The third category addressed in the DSM-IV is restricted repetitive and stereotyped patterns of behavior, interest, and activities. Children with autism are often overwhelmed by the world around them because their sensory systems are not able to correctly interpret incoming sensory stimuli; thus, they develop rituals or routines to try and organize and make sense of their world.

Below is a more detailed look at the characteristics defined by the DSM-IV to be associated with Category C - Restricted repetitive and stereotyped patterns of behavior.

Characteristic #1. "Encompassing preoccupation with one or more stereotyped and restricted patterns of interest that is abnormal either in intensity or focus." (DSM-IV Diagnostic criteria for Autistic Disorder. 1994.)

Many children with autism form obsessions around their favorite things. For example, a child may become obsessed with a particular movie, character or part of a movie and may refuse to watch new movies or constantly rewind one scene to watch it over and over again. These obsessions or restricted interests limit their ability to explore new or unfamiliar things.

Characteristic #2. "Apparently inflexible adherence to specific, nonfunctional routines or rituals." (DSM-IV Diagnostic criteria for Autistic Disorder. 1994.)

Individuals with autism frequently experience difficulty when changes are made to their routine. For example, some children with autism become extremely upset if their parents drive a different route home from school. It is believed that many individuals with autism crave their routines because their world is an unpredictable, confusing place. The routine is comforting because it creates order in a world that is otherwise chaotic.

Characteristic #3. "Stereotyped and repetitive motor mannerisms (e.g., hand or finger flapping or twisting, or complex whole-body movements)." (DSM-IV Diagnostic criteria for Autistic Disorder. 1994.)

Many individuals with autism display unusual movements such as rocking, hand flapping, jumping, etc., which are generally self-stimulatory in nature. It is believed that many of these repetitive movements are done to self-calm when they are upset and/or to self-regulate their sensory systems.

Characteristic #4. "Persistent preoccupation with parts of objects." (DSM-IV Diagnostic criteria for Autistic Disorder. 1994.)

Some children with autism become obsessed with objects or parts of objects in a generally self-stimulatory manner. For example, rather than appropriately play with a toy car by rolling it, a child with autism may prefer to watch the wheels spin while holding the car upside down.

Now that you are aware of the symptoms of autism, if you are concerned your child displays characteristics of autism you should consult with your pediatrician who can refer you to a pediatric neurologist specializing in autism.

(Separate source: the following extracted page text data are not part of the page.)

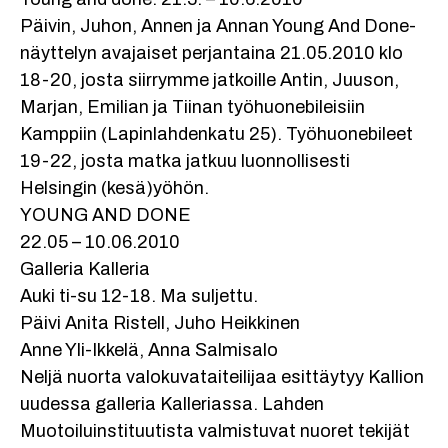
Päivin, Juhon, Annen ja Annan Young And Done-
näyttelyn avajaiset perjantaina 21.05.2010 klo
18-20, josta siirrymme jatkoille Antin, Juuson,
Marjan, Emilian ja Tiinan työhuonebileisiin
Kamppiin (Lapinlahdenkatu 25). Työhuonebileet
19-22, josta matka jatkuu luonnollisesti
Helsingin (kesä)yöhön.
YOUNG AND DONE
22.05 – 10.06.2010
Galleria Kalleria
Auki ti-su 12-18. Ma suljettu.
Päivi Anita Ristell, Juho Heikkinen
Anne Yli-Ikkelä, Anna Salmisalo
Neljä nuorta valokuvataiteilijaa esittäytyy Kallion
uudessa galleria Kalleriassa. Lahden
Muotoiluinstituutista valmistuvat nuoret tekijät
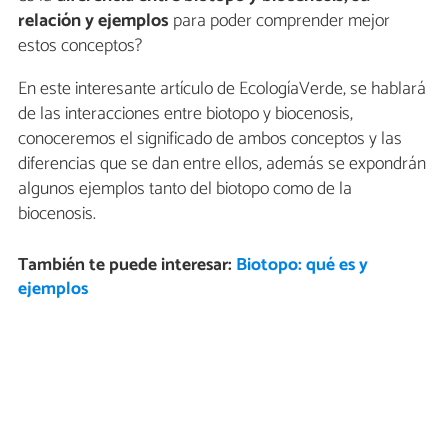
relación y ejemplos
para poder comprender mejor
estos conceptos?
En este interesante artículo de EcologíaVerde, se hablará
de las interacciones entre biotopo y biocenosis,
conoceremos el significado de ambos conceptos y las
diferencias que se dan entre ellos, además se expondrán
algunos ejemplos tanto del biotopo como de la
biocenosis.
También te puede interesar:
Biotopo: qué es y
ejemplos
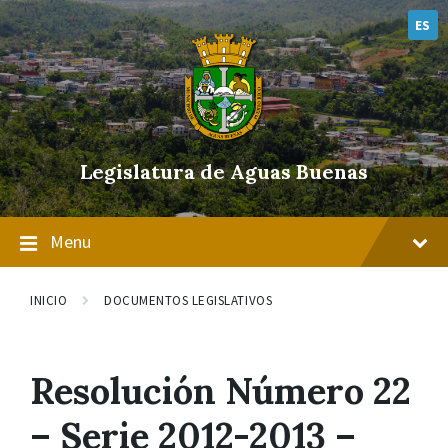
Skip
Skip
Skip
to
to
to
ES
content
main
footer
navigation
Legislatura de Aguas Buenas
Menu
INICIO
DOCUMENTOS LEGISLATIVOS
Resolución Número 22
– Serie 2012-2013 –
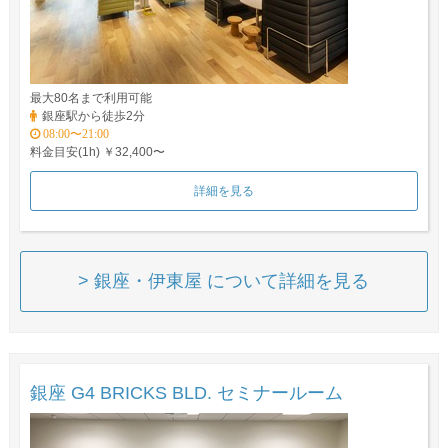
最大80名まで利用可能
銀座駅から徒歩2分
08:00〜21:00
料金目安(1h) ￥32,400〜
詳細を見る
> 銀座・伊東屋 について詳細を見る
銀座 G4 BRICKS BLD. セミナールーム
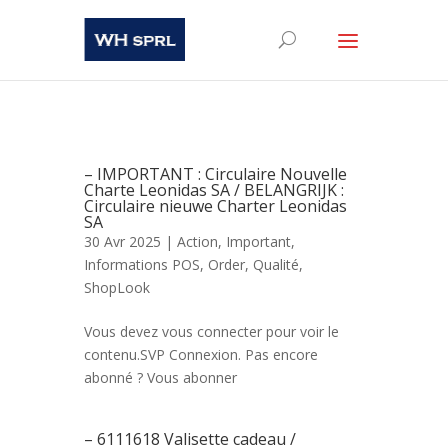
– IMPORTANT : Circulaire Nouvelle
Charte Leonidas SA / BELANGRIJK :
Circulaire nieuwe Charter Leonidas
SA
30 Avr 2025 |
Action
,
Important
,
Informations POS
,
Order
,
Qualité
,
ShopLook
Vous devez vous connecter pour voir le
contenu.SVP Connexion. Pas encore
abonné ? Vous abonner
– 6111618 Valisette cadeau /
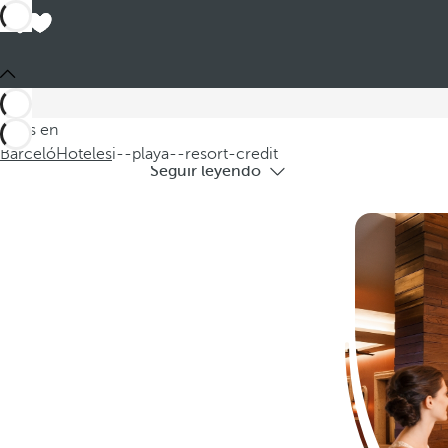
Hote
Bienvenido a nuestra selección de hotele
Estás en
Barceló
Hoteles
i--playa--resort-credit
Seguir leyendo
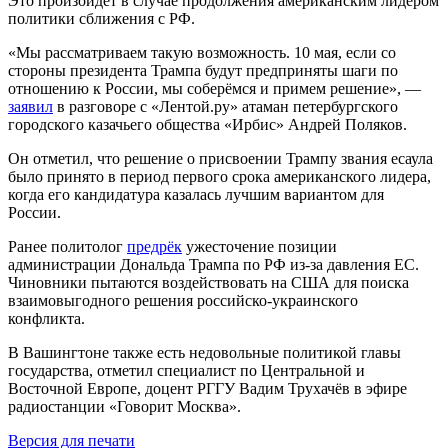
Это произойдёт в случае продолжения американским лидером
политики сближения с РФ.
«Мы рассматриваем такую возможность. 10 мая, если со
стороны президента Трампа будут предприняты шаги по
отношению к России, мы соберёмся и примем решение», —
заявил
в разговоре с «Лентой.ру» атаман петербургского
городского казачьего общества «Ирбис» Андрей Поляков.
Он отметил, что решение о присвоении Трампу звания есаула
было принято в период первого срока американского лидера,
когда его кандидатура казалась лучшим вариантом для
России.
Ранее политолог
предрёк
ужесточение позиции
администрации Дональда Трампа по РФ из-за давления ЕС.
Чиновники пытаются воздействовать на США для поиска
взаимовыгодного решения российско-украинского
конфликта.
В Вашингтоне также есть недовольные политикой главы
государства, отметил специалист по Центральной и
Восточной Европе, доцент РГГУ Вадим Трухачёв в эфире
радиостанции «Говорит Москва».
Версия для печати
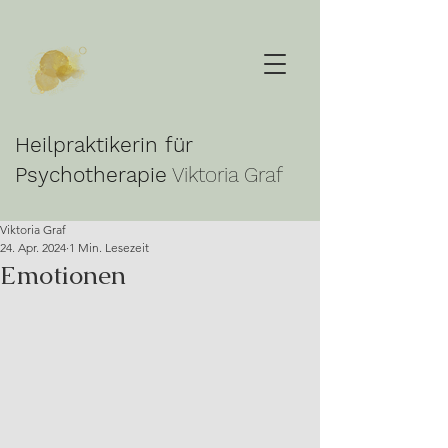
Heilpraktikerin für
Psychotherapie
Viktoria Graf
Viktoria Graf
24. Apr. 2024
1 Min. Lesezeit
Emotionen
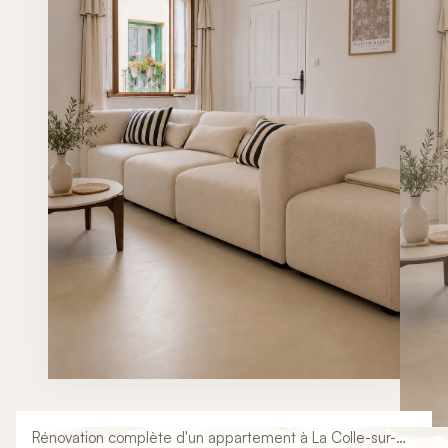
Rénovation complète d'un appartement à La Colle-sur-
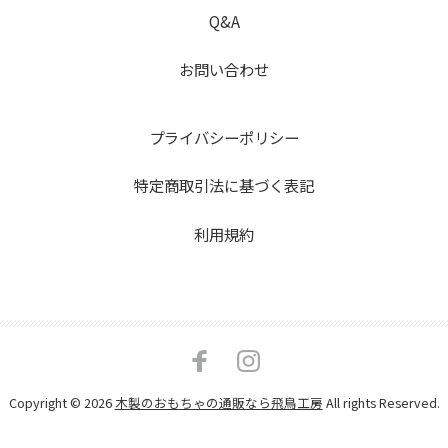
Q&A
お問い合わせ
プライバシーポリシー
特定商取引法に基づく表記
利用規約
Copyright © 2026
木製のおもちゃの通販なら飛鳥工房
All rights Reserved.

A pediatric neurologist will determine a diagnosis of autism by carefully considering the points quoted above from the DSM-IV. The criteria for a diagnosis of autism stipulates that an individual must display a total of six (or more) of the numbered points from all three categories with at least two from the first category and one from each of the second and third categories.

Bare in mind, most individuals with autism display a variety of signs and symptoms; many exhibit changes in the type and severity of the characteristics they display over time.


American Psychiatric Association. (2000). Pervasive developmental disorders. In Diagnostic and statistical manual of mental disorders (Fourth edition---text revision (DSM-IV-TR). Washington, DC: American Psychiatric Association, 69-70.